Cristina encendió un cigarro sin inhalar el humo, a continuación se lo pasó a Jorge que, satisfecho de su conquista aspiró una profunda bocanada de humo que le hizo escupir el cigarro inmediatamente. Una tos aguda se apoderó de él impidiéndole respirar, y con cada intento de aspirar aire limpio, éste parecía ser cada vez más tóxico. Abrió la puerta y salió del coche a trompicones para respirar el aire fresco de la noche sin entender por qué con cada inhalación le parecía cada vez más nocivo. Cayó de rodillas en busca de un aire que no existía, porque por más que respiraba, el oxígeno no entraba en sus pulmones. Sus ojos aparentaban querer escapársele de las órbitas y buscó con la mirada a Cristina. Estaba allí de pie, impasible, mientras sin poder articular palabra alzó la mano hacia ella pidiendo auxilio. Fue en ese momento cuando Jorge cayó en la cuenta de lo estaba pasando.

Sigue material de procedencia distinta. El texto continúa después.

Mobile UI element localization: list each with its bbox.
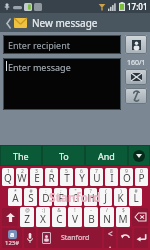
staticText: X [40,212,46,226]
button[interactable]: 5 [60,168,73,186]
button[interactable]: # [24,188,37,206]
button[interactable]: / [100,207,114,227]
staticText: W [17,171,27,185]
button[interactable]: Enter recipient [3,35,121,54]
staticText: < [108,228,113,239]
staticText: E [34,171,40,185]
button[interactable]: Enter [134,228,148,248]
staticText: :) [42,207,45,214]
staticText: L [133,191,139,205]
staticText: U [93,171,101,185]
button[interactable]: ? [84,188,97,206]
staticText: 9 [125,168,128,175]
staticText: 123# [5,239,20,247]
staticText: S [28,191,34,205]
staticText: Enter recipient [8,39,70,51]
button[interactable]: ! [68,207,82,227]
button[interactable]: The [0,145,42,166]
staticText: # [134,188,138,195]
staticText: Enter message [8,61,71,73]
staticText: T [64,171,70,185]
button[interactable]: 3 [30,168,43,186]
staticText: Q [4,171,12,185]
staticText: 2 [21,168,24,175]
staticText: And [98,150,115,162]
button[interactable]: Undo [118,228,132,248]
staticText: Stanford [49,189,101,205]
button[interactable]: Space [38,228,102,248]
button[interactable]: ) [114,188,127,206]
staticText: " [74,188,77,195]
button[interactable]: 6 [75,168,88,186]
button[interactable]: 8 [105,168,118,186]
button[interactable]: Symbols [2,228,22,248]
button[interactable]: 0 [135,168,148,186]
button[interactable]: Add recipient from contacts [125,35,147,54]
staticText: R [48,171,55,185]
staticText: @ [25,207,30,214]
staticText: Y [79,171,85,185]
button[interactable]: More suggestions [128,145,150,166]
button[interactable]: $ [116,207,130,227]
button[interactable]: :) [36,207,50,227]
staticText: ( [105,188,107,195]
staticText: ) [120,188,122,195]
button[interactable]: 4 [45,168,58,186]
button[interactable]: 1 [2,168,14,186]
button[interactable]: 2 [16,168,28,186]
button[interactable]: ; [54,188,67,206]
staticText: - [90,207,92,214]
staticText: 6 [80,168,83,175]
button[interactable]: Shift [2,208,18,226]
staticText: $ [122,207,125,214]
staticText: D [42,191,50,205]
staticText: . [109,239,112,248]
button[interactable]: Attach [125,88,147,104]
button[interactable]: : [39,188,52,206]
staticText: : [45,188,47,195]
button[interactable]: 7 [90,168,103,186]
button[interactable]: * [8,188,22,206]
button[interactable]: @ [20,207,34,227]
button[interactable]: 9 [120,168,133,186]
button[interactable]: Enter message [3,58,121,110]
staticText: 4 [50,168,53,175]
staticText: ! [74,207,76,214]
staticText: 160/1 [127,58,146,68]
staticText: O [123,171,131,185]
button[interactable]: Send message [125,69,147,85]
button[interactable]: Punctuation [104,228,116,248]
button[interactable]: To [42,145,85,166]
staticText: 7 [95,168,98,175]
staticText: C [56,212,63,226]
staticText: F [58,191,64,205]
button[interactable]: And [85,145,128,166]
staticText: 5 [65,168,68,175]
button[interactable]: Backspace [132,208,148,226]
staticText: Stanford [61,233,90,243]
button[interactable]: ( [99,188,112,206]
staticText: B [88,212,95,226]
button[interactable]: & [52,207,66,227]
staticText: G [72,191,80,205]
button[interactable]: " [69,188,82,206]
button[interactable]: Voice input [24,228,36,248]
staticText: 3 [35,168,38,175]
staticText: I [110,171,114,185]
button[interactable]: # [129,188,142,206]
staticText: # [29,188,33,195]
staticText: M [118,212,128,226]
staticText: a [10,230,15,239]
staticText: 1 [7,168,10,175]
staticText: 8 [110,168,113,175]
staticText: P [138,171,145,185]
staticText: A [12,191,19,205]
staticText: New message [32,16,98,30]
staticText: ? [89,188,92,195]
button[interactable]: - [84,207,98,227]
staticText: J [104,191,107,205]
staticText: Z [24,212,30,226]
staticText: / [106,207,108,214]
staticText: & [57,207,61,214]
button[interactable]: Back [0,13,32,32]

—No puedes respirar. ¿Notas una sensación de ardor en tus pulmones? Es lo que tiene el ácido sulfúrico. Tienes los bronquios gravemente dañados.

Cristina cogió de la cabeza a Jorge como si estuviese consolándolo ante los últimos estertores, y le dijo impávida, como si la agonía que estaba sufriendo no fuese con ella:

—¿Todavía crees que necesito que me sometan?, —le preguntó mientras él la miraba con ojos desorbitados sin poder contestar.

—En fin… Dicen que fumar puede matarte, lo que no dicen es que violar también puede hacerlo.